Saturday 28 November 2020

Constructing a Mystery

 

After last week’s post about motive, means, and opportunity, here is something about the crafting of your main plot in a mystery story. This one does also apply to other mysteries, not just to the whodunit. Whenever your story revolves around a question, you can use these pointers to craft your main plot.

 

Edgar Allan Poe (whose Auguste Dupin predates Sherlock Holmes quite a bit) once wrote in an essay about mystery stories that the best way to write one was from the end to the beginning, meaning by starting with the big reveal of the answer and going back from there. That is a pretty solid suggestion, since the whole story is centred on that plot and on finding the answer. Without knowing what the answer is, there’s no way to lead the way to it.

The very first thing to figure out when you want to write a mystery is, therefore, the solution to it. The answer to the question you’re posing at the beginning is what you’ll use for the story’s culmination. This is the starting point for your main plot, which is all about finding the answer.

 

Let’s focus on a whodunit again for the moment, although the principle works for every mystery story, no matter what the mystery is. In a whodunit, the answer to the mystery is who did the crime. Minor answers are the motive, means, and opportunity I wrote about in last week’s blog post, but the answer everyone wants is the one to the question ‘who did it?’.

This is the point to start with the plot - the murder. How was it committed? Who is the culprit and who is the victim? What was the reason for it? Once you know all about the murder, can retell it the same way your investigator might if you go for the ‘You may wonder why I have asked you all here’ reveal, this part is done. You now know your answer and you can figure out how to present it best.

Let’s go on from here and line up all possible suspects, because you definitely need more than one for it to be a mystery. Who else has motive, means, and opportunity for the murder? Who else hates the victim or stands to gain from their death in any way? Who else can handle the murder weapon and would have access to it? Who else was in the vicinity when the murder happened? Create two tiers of suspects - some with two of the three boxes ticked and some with only one box ticked. Like this, you have a greater range of suspects and your investigator will have to work harder in the middle of the story. Suspects with only one of the three boxes ticked will be out as soon as it becomes clear that they hardly had a way to do the murder. Those with two boxes ticked are more interesting, because they’re the more likely ones. Your murderer will hide in that tier, do the best they can do to hide that tick in the third box which will make them the prime suspect.
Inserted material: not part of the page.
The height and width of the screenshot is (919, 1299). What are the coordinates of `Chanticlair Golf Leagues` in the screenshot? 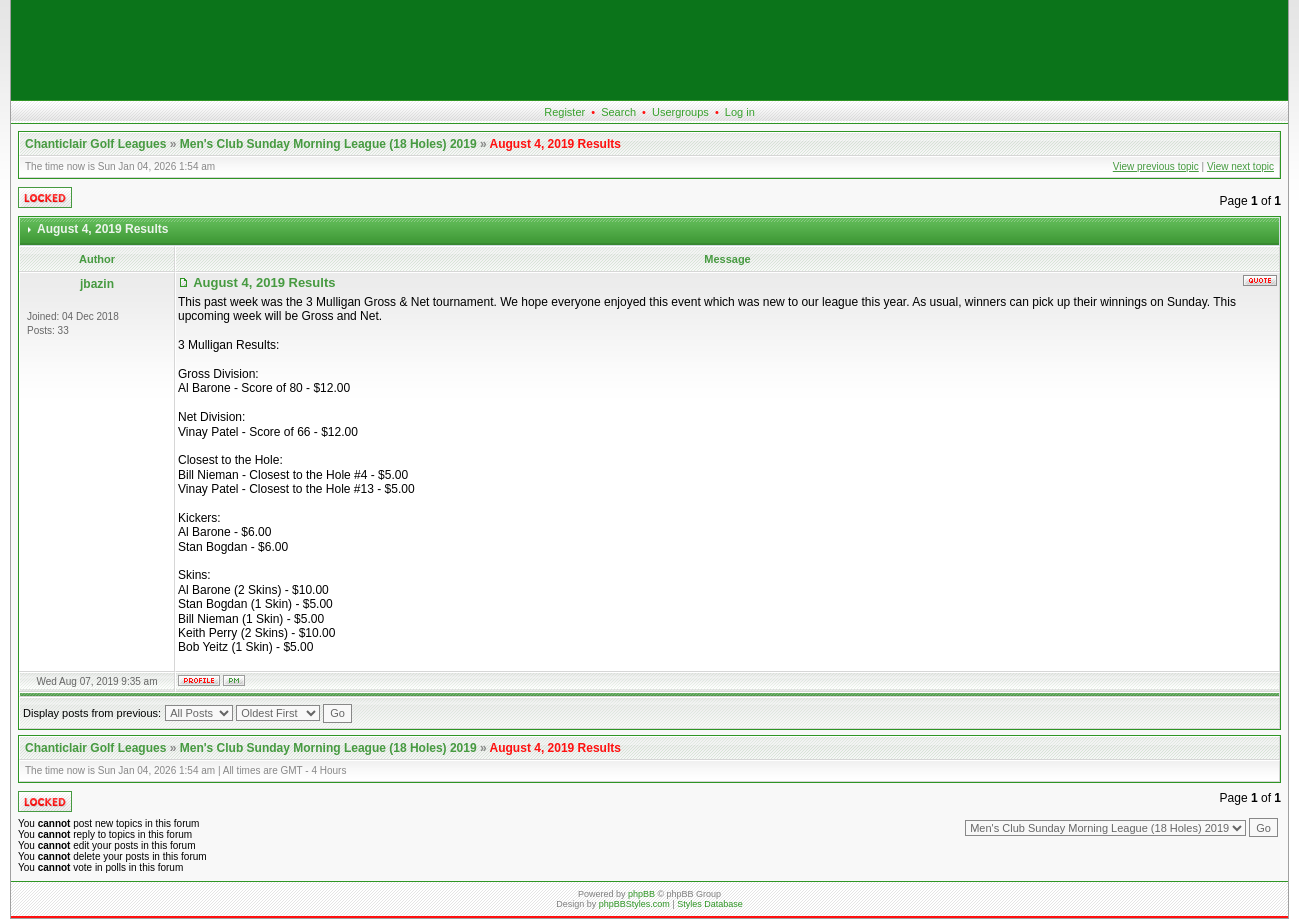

Still, the story will be too simple if there’s only those suspects to tick off as the investigator finds them short of one or two of the three aspects. The next step is to create false leads, to make smaller plots which wrap around the big one. In most investigations, there are other things coming to the surface as well - secrets which have nothing to do with the murder, but are still damaging for the ones holding them. The investigator will encounter lies about the three aspects which have nothing to do with the main case, but merely with other things being hidden out of shame or fear. These complications can only be applied after you’ve figured out the suspects, because they’re related to the suspects.

Finally, the beginning. Figure out how to best present the murder, how to place some initial clues for the investigator to start with. Perhaps you wish to introduce the cast first, give the setting a good look, so the audience can focus more on the murder later. Perhaps you want to go right in with the murder. It’s up to you, up to how you want to write it. The murder or the discovery of the murder make for instant action, which is always a good start for a story because you have an instant hook. On the other hand, many mystery readers, especially when you veer into cosy mystery territory or want to copy classic writers like Agatha Christie, like getting eased into the story, like to get a look at the victim while they’re still alive, so they have a better understanding about why someone would want to kill them.

Once you have decided, your main plot is complete from beginning to end. You may now tag on a little epilogue at the end, perhaps to tie up some additional plots, such as a romantic subplot or a personal development of your investigator. Your main plot is done - you are now ready to write the mystery unless you want to work on the secondary plots a little more.

 

This works for other kinds of mystery stories, too. Figure out the answer to your question first, add problems in finding it, flesh out secondary plots, and figure out how to begin the story by posing the question well. If you do so, you will always know which hints there are to drop, which makes it much easier to see when in the story to drop them. You can take the investigator and the audience to the red herrings on the way without losing sight of the actual path to the answer. Finally, you can give them a satisfying climax of the story where the answer is told and the answer told will fit with the clues they have seen along the way.

Make sure you’re giving all vital clues to the audience because they expect that. They want to guess along with the main character, create their own theories and change them as new information becomes available. You don’t have to give them the main character’s theories to the answer, that can wait until the end, but they must have the means to form their own opinion.

 

Mr. Poe clearly was right and it is much better and easier to plot a mystery from the conclusion to the beginning. Whether you wish to write it backwards as well is your decision, but at any rate you will have a solid main plot and the ability to go through the middle without too much trouble about knowing which clues you need to present throughout it.